Лет с шестнадцати Таня медленно, а потом всё стремительнее угасала. Преодолела все чудовищные препоны – вступительные экзамены в университет, на филфак. И не смогла там учиться: навалились марксизм-ленинизм, истмат-диамат, научный атеизм… Врачи поставили диагноз: болезнь Кушинга, безнадежное мозговое заболевание, и атаковали, видимо, противопоказанными ей лекарствами.
В это время в Москве совершенствовала свой русский язык студентка генуэзского университета Мади Гандольфо. Услышав о смертном приговоре Тане, она кинулась звонить домой, в Дженову Куинто, брату:
– Джанпьеро, обзвони своих ребят! Надо, чтобы кто-то приехал в Мос кву и женился на Тане, её необходимо срочно увезти в Геную и положить в больницу!
Полчаса спустя Карло Тарантино – дай ему Бог здоровья! – договаривался с Таниными родителями, чтобы они встречали его в Шереметьеве.
«Отпраздновали» свадьбу, проводили «молодожёнов» в Геную. В Генуе Таню положили на обследование в одну из лучших итальянских больниц, Сан Мартино. Через месяц выписали, настолько, как я сама убедилась, окрепшую, что она была в состоянии застилать по-итальянски, что вовсе не просто, двадцать пять постелей за утро.

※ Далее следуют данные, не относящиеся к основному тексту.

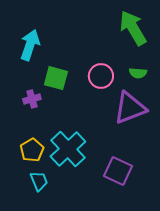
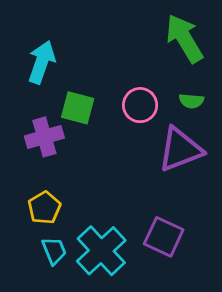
purple cross: (32, 99) -> (44, 137), size x1.5
cyan cross: (68, 149) -> (101, 251), moved

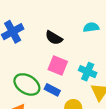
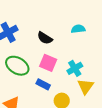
cyan cross: (88, 72) -> (75, 68), turned 35
green ellipse: (27, 84) -> (17, 66), moved

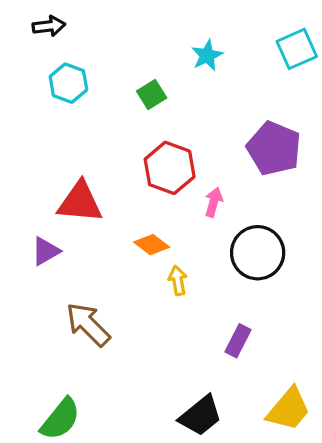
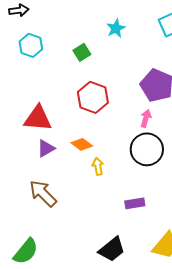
pink arrow: (214, 202) -> (146, 118), moved
purple triangle: (46, 251) -> (46, 148), moved
purple rectangle: (238, 341) -> (135, 203), turned 54

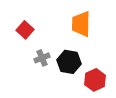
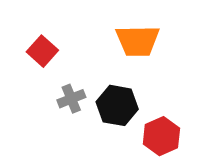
orange trapezoid: (81, 24) -> (138, 41), turned -92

В Дженове Куинто под Генуей, на вилле Гандольфо, меня поместили в комнату Мади (ещё полную игрушек); Таня жила в гостевой; у них в нижнем помещении всегда наготове полдюжины спальных мест; у ребят, пока они не выросли и не разъехались, всегда были гости – кто проездом, а кто подолгу.
На следующий день нас с Грациеллой принял завотделением больницы.
– Общеизвестно, что советская медицина – лучшая в мире, – начал доктор за здравие. А кончил за упокой: – Непонятно, как московские врачи могли допустить такую ошибку в диагнозе! У Тани типично психосоматическое недомогание, а нарушенный обмен веществ надо лечить диетой.